I've asked the Usenet what kind of lens the Kodak is, and the answer
came quickly: it's from a 620
folding camera, upper-middle class and thus quite sharp; will cover 6x9
and you can make enlargements to 11x14 from there. The shutter is simple
but solid - I'll build a shuttertester sometime.
In the meantime, I bought a "serious" lens: a 210mm Kodak Ektar. It's a
bit long, but therefore covers 5x7 so plenty of room for movements. First
shots look great, if only I had the time to go out more...
Early 1999, I saw an ad on the Dutch photograhy newsgroup where two large
format enlargers were offered by a small press agency. The prices were
incredibly low (for the Netherlands - normally you only see Laborators
starting at 800 Euro or so), so I made an appointment and drove over.

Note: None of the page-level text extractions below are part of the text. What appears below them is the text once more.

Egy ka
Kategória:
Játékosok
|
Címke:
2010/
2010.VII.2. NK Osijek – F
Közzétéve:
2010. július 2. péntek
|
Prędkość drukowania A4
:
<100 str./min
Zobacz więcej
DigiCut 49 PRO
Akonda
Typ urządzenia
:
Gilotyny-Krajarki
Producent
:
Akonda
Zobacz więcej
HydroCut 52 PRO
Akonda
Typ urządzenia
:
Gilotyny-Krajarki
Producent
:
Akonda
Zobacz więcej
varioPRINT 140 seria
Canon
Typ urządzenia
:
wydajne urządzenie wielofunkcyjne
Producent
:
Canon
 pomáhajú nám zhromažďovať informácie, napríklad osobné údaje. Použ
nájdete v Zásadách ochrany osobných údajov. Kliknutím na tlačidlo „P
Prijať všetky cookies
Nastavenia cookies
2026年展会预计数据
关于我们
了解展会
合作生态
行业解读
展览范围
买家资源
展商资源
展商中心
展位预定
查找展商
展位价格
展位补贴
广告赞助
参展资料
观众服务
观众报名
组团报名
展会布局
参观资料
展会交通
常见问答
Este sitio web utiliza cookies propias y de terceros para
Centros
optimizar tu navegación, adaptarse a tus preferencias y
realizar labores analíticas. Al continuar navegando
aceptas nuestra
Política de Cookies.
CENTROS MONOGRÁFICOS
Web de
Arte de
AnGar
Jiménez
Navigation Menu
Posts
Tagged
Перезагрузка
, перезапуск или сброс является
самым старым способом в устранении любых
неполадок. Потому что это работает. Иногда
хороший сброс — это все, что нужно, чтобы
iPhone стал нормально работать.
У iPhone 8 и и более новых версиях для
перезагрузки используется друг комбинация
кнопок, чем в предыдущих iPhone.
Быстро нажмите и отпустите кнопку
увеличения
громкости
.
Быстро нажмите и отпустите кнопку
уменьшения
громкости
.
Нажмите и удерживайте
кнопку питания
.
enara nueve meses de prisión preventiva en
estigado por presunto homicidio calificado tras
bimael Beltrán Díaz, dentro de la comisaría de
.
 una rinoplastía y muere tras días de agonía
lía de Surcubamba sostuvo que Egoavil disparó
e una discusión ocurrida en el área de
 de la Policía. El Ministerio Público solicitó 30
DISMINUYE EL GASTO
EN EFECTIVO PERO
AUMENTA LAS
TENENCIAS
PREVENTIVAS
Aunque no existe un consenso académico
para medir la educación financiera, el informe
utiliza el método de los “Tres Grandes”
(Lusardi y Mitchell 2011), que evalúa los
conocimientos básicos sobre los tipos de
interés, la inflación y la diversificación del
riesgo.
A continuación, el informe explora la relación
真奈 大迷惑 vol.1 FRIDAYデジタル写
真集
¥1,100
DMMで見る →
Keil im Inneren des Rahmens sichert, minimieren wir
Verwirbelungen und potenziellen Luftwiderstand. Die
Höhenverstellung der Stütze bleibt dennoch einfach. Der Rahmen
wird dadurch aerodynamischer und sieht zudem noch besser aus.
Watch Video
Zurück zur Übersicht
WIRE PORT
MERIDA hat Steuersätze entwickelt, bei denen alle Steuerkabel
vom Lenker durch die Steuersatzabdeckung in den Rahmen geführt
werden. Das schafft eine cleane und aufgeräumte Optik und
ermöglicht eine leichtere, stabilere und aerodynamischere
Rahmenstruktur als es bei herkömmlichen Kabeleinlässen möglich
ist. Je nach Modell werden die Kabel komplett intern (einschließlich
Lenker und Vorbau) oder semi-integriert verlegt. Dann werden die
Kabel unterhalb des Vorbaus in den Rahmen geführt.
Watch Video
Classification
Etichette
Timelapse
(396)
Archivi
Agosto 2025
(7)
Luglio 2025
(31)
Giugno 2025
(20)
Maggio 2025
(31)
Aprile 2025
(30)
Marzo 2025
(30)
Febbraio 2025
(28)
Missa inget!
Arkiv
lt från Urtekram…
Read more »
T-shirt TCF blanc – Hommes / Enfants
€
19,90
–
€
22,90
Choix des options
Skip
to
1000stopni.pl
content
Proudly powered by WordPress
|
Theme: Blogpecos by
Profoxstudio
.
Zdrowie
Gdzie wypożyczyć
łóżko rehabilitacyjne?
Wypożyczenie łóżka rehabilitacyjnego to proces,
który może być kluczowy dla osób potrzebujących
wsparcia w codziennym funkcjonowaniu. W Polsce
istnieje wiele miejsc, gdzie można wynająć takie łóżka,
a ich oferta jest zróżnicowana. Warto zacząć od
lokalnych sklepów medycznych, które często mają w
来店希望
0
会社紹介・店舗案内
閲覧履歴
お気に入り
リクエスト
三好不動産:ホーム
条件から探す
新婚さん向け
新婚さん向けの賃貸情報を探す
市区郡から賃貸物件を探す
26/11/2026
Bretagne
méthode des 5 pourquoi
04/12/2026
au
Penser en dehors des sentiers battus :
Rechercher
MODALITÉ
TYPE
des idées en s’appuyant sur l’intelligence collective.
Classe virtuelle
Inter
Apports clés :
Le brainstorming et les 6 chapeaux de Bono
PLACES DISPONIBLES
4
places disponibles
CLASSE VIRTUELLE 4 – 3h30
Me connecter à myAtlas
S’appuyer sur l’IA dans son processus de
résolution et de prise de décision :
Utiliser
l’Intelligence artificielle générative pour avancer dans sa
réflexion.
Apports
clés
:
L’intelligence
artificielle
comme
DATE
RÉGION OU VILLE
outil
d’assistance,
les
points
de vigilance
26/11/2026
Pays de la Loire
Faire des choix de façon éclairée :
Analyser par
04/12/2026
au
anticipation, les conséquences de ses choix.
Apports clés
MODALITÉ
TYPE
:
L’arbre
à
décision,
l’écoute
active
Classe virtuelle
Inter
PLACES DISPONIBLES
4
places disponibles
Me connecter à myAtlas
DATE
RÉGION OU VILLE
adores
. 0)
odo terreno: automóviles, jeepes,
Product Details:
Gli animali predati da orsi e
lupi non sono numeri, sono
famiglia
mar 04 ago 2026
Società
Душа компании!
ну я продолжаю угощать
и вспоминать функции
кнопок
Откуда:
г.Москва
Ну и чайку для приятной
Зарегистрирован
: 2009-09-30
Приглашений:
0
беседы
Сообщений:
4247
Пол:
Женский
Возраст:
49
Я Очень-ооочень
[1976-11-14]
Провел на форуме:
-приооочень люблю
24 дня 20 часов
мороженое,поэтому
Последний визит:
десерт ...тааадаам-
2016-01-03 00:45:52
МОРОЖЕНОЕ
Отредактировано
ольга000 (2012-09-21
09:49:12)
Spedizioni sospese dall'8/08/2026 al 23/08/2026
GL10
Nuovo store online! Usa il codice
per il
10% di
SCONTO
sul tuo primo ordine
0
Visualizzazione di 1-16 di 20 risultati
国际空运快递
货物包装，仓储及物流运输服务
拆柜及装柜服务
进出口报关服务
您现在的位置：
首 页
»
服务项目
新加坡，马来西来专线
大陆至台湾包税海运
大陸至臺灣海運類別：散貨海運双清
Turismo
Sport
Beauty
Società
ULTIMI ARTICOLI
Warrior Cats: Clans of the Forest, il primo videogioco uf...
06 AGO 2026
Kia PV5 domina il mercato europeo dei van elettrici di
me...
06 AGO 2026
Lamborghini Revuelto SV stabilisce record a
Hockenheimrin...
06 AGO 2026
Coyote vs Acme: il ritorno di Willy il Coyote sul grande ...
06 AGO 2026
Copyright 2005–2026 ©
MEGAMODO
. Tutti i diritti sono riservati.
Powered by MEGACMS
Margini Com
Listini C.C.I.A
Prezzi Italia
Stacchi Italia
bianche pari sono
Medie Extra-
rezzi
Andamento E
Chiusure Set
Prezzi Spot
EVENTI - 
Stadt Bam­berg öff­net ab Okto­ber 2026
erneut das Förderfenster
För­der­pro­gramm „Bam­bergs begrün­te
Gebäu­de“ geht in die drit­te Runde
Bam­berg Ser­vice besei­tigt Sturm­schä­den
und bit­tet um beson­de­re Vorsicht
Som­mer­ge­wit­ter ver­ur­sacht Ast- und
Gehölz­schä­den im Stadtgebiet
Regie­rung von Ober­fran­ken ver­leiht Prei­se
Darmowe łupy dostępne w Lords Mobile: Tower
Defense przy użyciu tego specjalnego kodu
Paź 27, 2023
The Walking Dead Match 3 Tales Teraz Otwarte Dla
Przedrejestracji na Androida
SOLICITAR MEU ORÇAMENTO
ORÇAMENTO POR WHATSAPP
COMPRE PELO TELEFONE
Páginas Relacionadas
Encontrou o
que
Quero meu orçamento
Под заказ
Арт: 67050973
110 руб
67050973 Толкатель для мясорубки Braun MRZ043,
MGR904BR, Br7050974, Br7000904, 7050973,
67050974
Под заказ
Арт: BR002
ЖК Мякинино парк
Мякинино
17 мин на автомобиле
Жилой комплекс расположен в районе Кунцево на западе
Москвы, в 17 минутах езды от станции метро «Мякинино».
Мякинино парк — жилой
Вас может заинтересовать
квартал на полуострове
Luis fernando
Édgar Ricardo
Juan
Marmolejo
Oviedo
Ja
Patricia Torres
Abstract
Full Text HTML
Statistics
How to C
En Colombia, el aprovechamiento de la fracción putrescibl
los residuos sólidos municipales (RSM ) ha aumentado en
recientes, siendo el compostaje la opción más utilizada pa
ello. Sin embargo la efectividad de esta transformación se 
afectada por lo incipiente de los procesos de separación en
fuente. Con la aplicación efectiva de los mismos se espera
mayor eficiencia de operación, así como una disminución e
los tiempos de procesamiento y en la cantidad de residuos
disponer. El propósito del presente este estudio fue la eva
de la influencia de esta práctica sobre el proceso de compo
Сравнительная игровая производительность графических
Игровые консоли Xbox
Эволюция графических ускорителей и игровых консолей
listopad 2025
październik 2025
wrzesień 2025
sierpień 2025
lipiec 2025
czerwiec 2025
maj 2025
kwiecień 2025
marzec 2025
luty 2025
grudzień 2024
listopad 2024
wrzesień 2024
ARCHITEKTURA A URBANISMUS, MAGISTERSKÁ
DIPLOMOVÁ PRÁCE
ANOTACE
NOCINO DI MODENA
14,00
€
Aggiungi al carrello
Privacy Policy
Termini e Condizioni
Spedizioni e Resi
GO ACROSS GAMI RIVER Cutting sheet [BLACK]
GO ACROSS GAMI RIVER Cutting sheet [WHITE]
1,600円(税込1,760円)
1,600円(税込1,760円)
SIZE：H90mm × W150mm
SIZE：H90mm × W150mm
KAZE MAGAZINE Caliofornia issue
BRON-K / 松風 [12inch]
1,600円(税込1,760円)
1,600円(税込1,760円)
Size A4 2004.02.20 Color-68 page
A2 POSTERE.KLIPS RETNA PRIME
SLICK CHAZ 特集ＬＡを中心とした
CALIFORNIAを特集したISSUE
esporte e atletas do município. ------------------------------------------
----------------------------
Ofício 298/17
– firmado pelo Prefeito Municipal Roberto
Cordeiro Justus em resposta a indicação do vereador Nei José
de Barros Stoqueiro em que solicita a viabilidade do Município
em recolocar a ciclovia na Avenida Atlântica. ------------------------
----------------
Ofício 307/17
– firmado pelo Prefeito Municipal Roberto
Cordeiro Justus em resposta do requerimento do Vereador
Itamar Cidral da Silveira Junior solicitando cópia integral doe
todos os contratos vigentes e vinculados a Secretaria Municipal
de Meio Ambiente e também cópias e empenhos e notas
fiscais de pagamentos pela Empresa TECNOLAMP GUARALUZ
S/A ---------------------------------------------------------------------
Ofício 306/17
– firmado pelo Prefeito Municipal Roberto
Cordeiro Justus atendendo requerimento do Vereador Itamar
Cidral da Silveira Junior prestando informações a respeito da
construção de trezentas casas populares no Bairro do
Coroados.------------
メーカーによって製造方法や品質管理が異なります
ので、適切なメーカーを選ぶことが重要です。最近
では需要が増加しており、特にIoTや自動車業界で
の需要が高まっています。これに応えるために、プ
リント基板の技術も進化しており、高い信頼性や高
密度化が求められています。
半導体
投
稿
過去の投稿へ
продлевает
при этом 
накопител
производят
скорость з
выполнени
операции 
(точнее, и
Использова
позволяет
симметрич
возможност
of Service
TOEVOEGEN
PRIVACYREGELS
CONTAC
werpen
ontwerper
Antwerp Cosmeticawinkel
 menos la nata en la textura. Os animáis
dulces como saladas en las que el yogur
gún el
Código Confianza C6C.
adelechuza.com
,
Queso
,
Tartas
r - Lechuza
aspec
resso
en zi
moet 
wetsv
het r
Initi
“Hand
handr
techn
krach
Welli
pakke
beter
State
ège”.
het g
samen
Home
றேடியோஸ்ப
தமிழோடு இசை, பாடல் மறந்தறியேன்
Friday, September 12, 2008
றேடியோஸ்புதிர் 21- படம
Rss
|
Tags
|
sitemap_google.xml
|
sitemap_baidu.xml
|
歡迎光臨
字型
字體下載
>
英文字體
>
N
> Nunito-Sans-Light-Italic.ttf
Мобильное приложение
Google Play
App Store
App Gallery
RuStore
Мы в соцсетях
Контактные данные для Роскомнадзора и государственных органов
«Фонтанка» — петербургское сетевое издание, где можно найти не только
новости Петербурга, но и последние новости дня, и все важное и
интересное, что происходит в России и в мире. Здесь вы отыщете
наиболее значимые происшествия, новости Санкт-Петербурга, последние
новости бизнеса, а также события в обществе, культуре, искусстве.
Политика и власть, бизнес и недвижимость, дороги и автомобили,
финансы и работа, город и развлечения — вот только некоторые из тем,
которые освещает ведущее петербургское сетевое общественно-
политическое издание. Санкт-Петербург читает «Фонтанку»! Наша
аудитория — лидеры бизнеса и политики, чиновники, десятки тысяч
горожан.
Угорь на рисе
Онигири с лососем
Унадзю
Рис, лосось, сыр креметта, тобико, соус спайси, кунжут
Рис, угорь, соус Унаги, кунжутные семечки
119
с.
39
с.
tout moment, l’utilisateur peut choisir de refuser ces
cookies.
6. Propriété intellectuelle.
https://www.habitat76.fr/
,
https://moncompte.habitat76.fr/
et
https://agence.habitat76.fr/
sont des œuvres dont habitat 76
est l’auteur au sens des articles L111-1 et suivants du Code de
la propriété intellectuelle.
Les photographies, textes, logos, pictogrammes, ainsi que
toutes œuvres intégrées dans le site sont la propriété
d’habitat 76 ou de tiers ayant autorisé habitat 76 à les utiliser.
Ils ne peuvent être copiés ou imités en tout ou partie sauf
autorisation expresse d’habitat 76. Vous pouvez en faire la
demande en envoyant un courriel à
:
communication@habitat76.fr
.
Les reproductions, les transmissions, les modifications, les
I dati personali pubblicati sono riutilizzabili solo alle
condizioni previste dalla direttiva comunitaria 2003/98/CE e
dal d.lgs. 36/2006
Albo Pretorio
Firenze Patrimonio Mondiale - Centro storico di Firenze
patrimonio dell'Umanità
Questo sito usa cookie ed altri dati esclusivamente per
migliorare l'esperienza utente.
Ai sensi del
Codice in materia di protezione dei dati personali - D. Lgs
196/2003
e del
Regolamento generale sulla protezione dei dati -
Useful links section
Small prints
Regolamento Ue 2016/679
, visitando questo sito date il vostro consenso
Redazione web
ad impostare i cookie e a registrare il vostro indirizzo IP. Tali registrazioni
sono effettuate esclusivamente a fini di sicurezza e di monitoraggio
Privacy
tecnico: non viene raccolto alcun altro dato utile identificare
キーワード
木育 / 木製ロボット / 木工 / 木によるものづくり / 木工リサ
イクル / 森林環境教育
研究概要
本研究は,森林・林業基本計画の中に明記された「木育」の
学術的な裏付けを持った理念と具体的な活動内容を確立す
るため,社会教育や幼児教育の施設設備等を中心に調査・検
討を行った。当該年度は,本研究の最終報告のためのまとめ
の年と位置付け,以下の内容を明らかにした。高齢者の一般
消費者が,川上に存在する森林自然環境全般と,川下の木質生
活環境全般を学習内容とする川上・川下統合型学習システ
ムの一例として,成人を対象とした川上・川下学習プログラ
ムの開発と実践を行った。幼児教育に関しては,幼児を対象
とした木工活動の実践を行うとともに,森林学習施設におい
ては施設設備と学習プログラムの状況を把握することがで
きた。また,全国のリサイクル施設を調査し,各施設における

Forget about the other enlarger (it was a simple, sturdy, Eurocolor and I
think he's still offering it for 120 Euro), I fell in love with this one. I
bought it for some 225 Euro, and boy was I glad that I brought my Volvo Estate
with me: this thing is big. Big in the sense that it managed to
occupy most of my car (it came with a cupboard full of accessories).
It's an English enlarger, by MPP (Micro Precision Products, they don't exist
anymore). It's typically English engineering, I think: where they had problems
to solve, they started out by making the thing bigger and using thicker steel
so they had more room for manouvering ;-).
To give you an idea of the dimensions: the colum rises around 120cm, the
head's base plate is 30cm diameter; while the head itself is some 60cm high.
A negative holder measures some 20x30cm, and a lensboard is 20x20 (that's why
he included a small cupboard for these). See the pictures for details.
It came with all the bells and whistles: negative holders for 35mm up to 5x7,
lensboards for 50mm, 105mm and 180mm lenses (it is autofocusing and has three
autofocus rails for these focal lengths), and the guy even threw in an old
150mm Comparon for good measure. The current head is a Philips color head, but
I think I'll make a diffusor head myself.